McClarey, A; Phelan, P; O'Shea, D; Henderson, L; Gunson, R; Laurenson, I F.
Afiliação
  • McClarey A; Department of Renal Medicine, Royal Infirmary of Edinburgh, Edinburgh, UK.
  • Phelan P; Department of Renal Medicine, Royal Infirmary of Edinburgh, Edinburgh, UK.
  • O'Shea D; NHS Lothian Infection Service, Regional Infectious Diseases Unit, Western General Hospital, Edinburgh, UK.
  • Henderson L; Department of Renal Medicine, Royal Infirmary of Edinburgh, Edinburgh, UK.
  • Gunson R; West of Scotland Specialist Virology Centre, Glasgow Royal Infirmary, Glasgow, UK.
  • Laurenson IF; NHS Lothian Infection Service, Clinical Microbiology, Royal Infirmary of Edinburgh, Edinburgh, UK. Electronic address: Ian.Laurenson@nhslothian.scot.nhs.uk.
J Hosp Infect ; 102(3): 311-316, 2019 Jul.

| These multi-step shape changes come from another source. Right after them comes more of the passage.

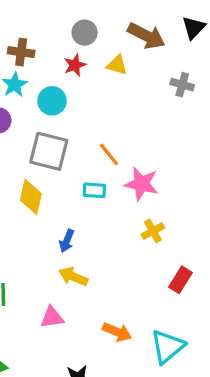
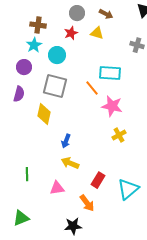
brown arrow: (146, 36) -> (106, 14), moved, size x0.6
cyan rectangle: (94, 190) -> (110, 73), moved, size x1.5
red rectangle: (181, 280) -> (98, 180), moved
orange arrow: (117, 332) -> (87, 203), moved, turned 30
cyan triangle: (168, 347) -> (128, 189), moved

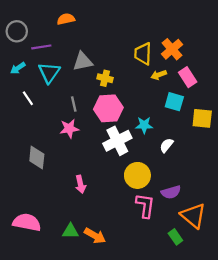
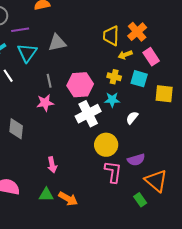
yellow cross: (105, 78) -> (114, 77), moved
pink arrow: (80, 184) -> (52, 165), moved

Article em En | MEDLINE | ID: mdl-30802526
BACKGROUND: Pneumocystis pneumonia (PCP) is an opportunistic infection occurring in renal transplant patients. Over a 14-month period an increase in PCP cases was identified among our renal transplant cohort. AIM: The outbreak population was studied to identify potential risk factors for the development of PCP. METHODS: A retrospective analysis of hospital records was carried out, with each case being matched with two case-linked controls. Information was collected on patient demographics, laboratory tests, and hospital visits pre and post development of infection. FINDINGS: No patients were receiving PCP prophylaxis at the time of infection and mean time from transplantation to developing PCP was 4.7 years (range: 0.51-14.5). The PCP group had a significantly lower mean estimated glomerular filtration rate than the control group (29.3 mL/min/1.73 m2 vs 70 mL/min-1 (P = 0.0007)). Three patients were treated for active cytomegalovirus (CMV) infection prior to PCP diagnosis and two had active CMV at the time of diagnosis compared to none in the control group (P = 0.001). Those who developed PCP were more likely to have shared a hospital visit with another patient who went on to develop PCP; 37% of clinic visits vs 19% (P = 0.014). CONCLUSION: This study highlights the ongoing risk of opportunistic infection several years after transplantation and adds weight to potential person-to-person Pneumocystis jirovecii transmission. Risk factors have been identified which may highlight those most at risk, enabling targeted rather than blanket long-term PCP prophylaxis.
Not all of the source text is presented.